KMVA wirft den Stadtbehörden vor, die Truchanow-Insel aufzuschütten

Der neue Leiter der Kiewer Stadtmilitärverwaltung, Timur Tkachenko, kündigte an, gegen illegale Bauten auf der Truchanow-Insel vorzugehen. Er erinnerte den Kiewer Bürgermeister Vitali Klitschko zudem an seine kürzlichen Glückwünsche an Lina Kostenko, die als Kind genau dort lebte, wo heute Luxusvillen entstehen.

Tkachenkos Reaktion erfolgte aufgrund einer Recherche eines Journalisten, die einen weiteren Versuch aufdeckte, eine der letzten Grünflächen der Hauptstadt – die Truchanow-Insel – zu bebauen.
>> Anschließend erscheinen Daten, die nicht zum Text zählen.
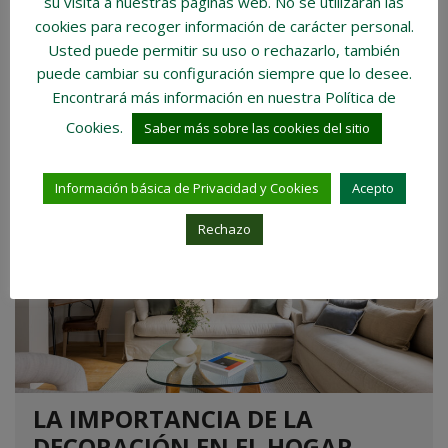
su visita a nuestras páginas web.
No se utilizarán las
proporcionar alojamientos asequibles a...
cookies para recoger información de carácter personal
.
Usted puede permitir su uso o rechazarlo, también
puede cambiar su configuración siempre que lo desee.
LEER MÁS
Encontrará más información en nuestra Política de
Cookies.
Saber más sobre las cookies del sitio
6 JUNIO, 2024
Información básica de Privacidad y Cookies
Acepto
Rechazo
LA IMPORTANCIA DE LA
DECORACIÓN EN EL HOGAR.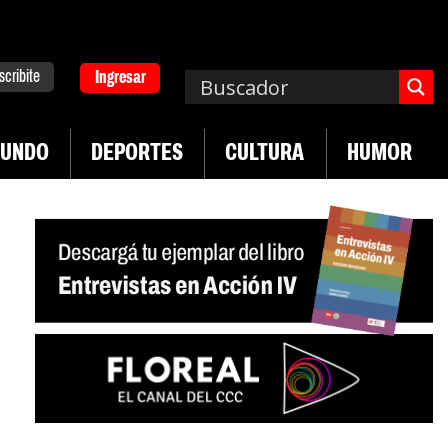
scribite
Ingresar
UNDO
DEPORTES
CULTURA
HUMOR
|
emplos asisten económicamente a la población
Indu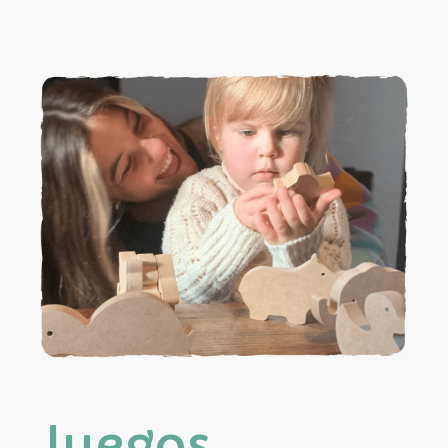
Juegos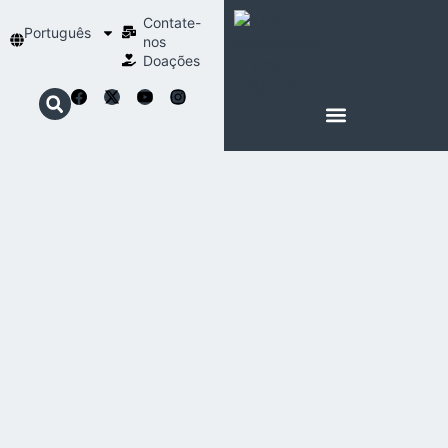
Contate-
Português
nos
Doações
SOBRE SCHOENSTATT
NOSSA ESPIRITUALIDADE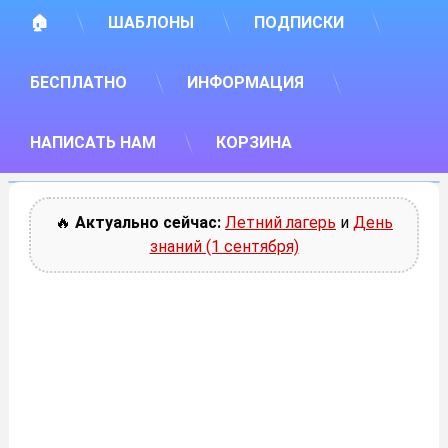
🏠
ШАБЛОНЫ
ПОДПИСКИ
БЕСПЛАТНО
ИНФОРМАЦИЯ
НАПИСАТЬ НАМ
КОРЗИНА
🔥
Актуально сейчас:
Летний лагерь
и
День
знаний (1 сентября)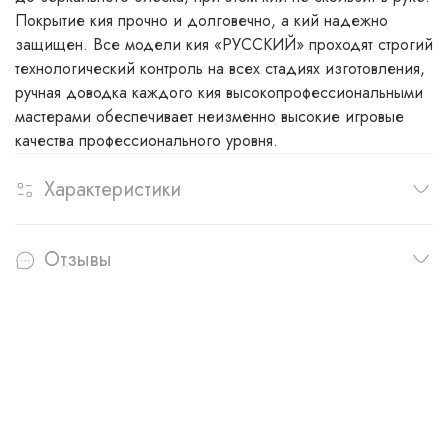
Покрытие кия прочно и долговечно, а кий надежно
защищен. Все модели кия «РУССКИЙ» проходят строгий
технологический контроль на всех стадиях изготовления,
ручная доводка каждого кия высокопрофессиональными
мастерами обеспечивает неизменно высокие игровые
качества профессионального уровня.
Характеристики
Отзывы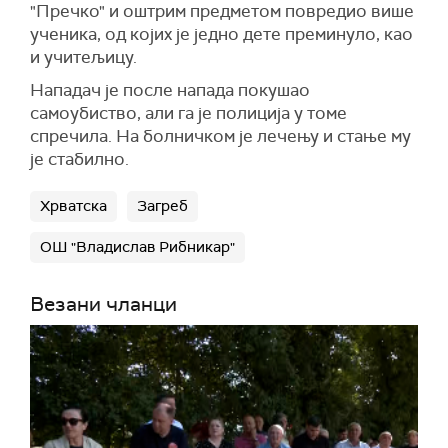
"Пречко" и оштрим предметом повредио више
ученика, од којих је једно дете преминуло, као
и учитељицу.
Нападач је после напада покушао
самоубиство, али га је полиција у томе
спречила. На болничком је лечењу и стање му
је стабилно.
Хрватска
Загреб
ОШ "Владислав Рибникар"
Везани чланци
Laut Gesetz gehört dieses Gebiet zum Wasserfonds, wo jegliche Bebauung verboten ist.

Wie der Leiter der KMVA jedoch anmerkte, hindert dies Geschäftsleute nicht daran, „Land, das eigentlich dem Staat oder der Stadtgemeinschaft gehören sollte, aufzuteilen und zu verkaufen“. Laut Tkachenko sind ähnliche Machenschaften bereits bekannt, insbesondere im Zusammenhang mit sogenannten „Toilettengeschäften“ in anderen Gebieten von Kiew.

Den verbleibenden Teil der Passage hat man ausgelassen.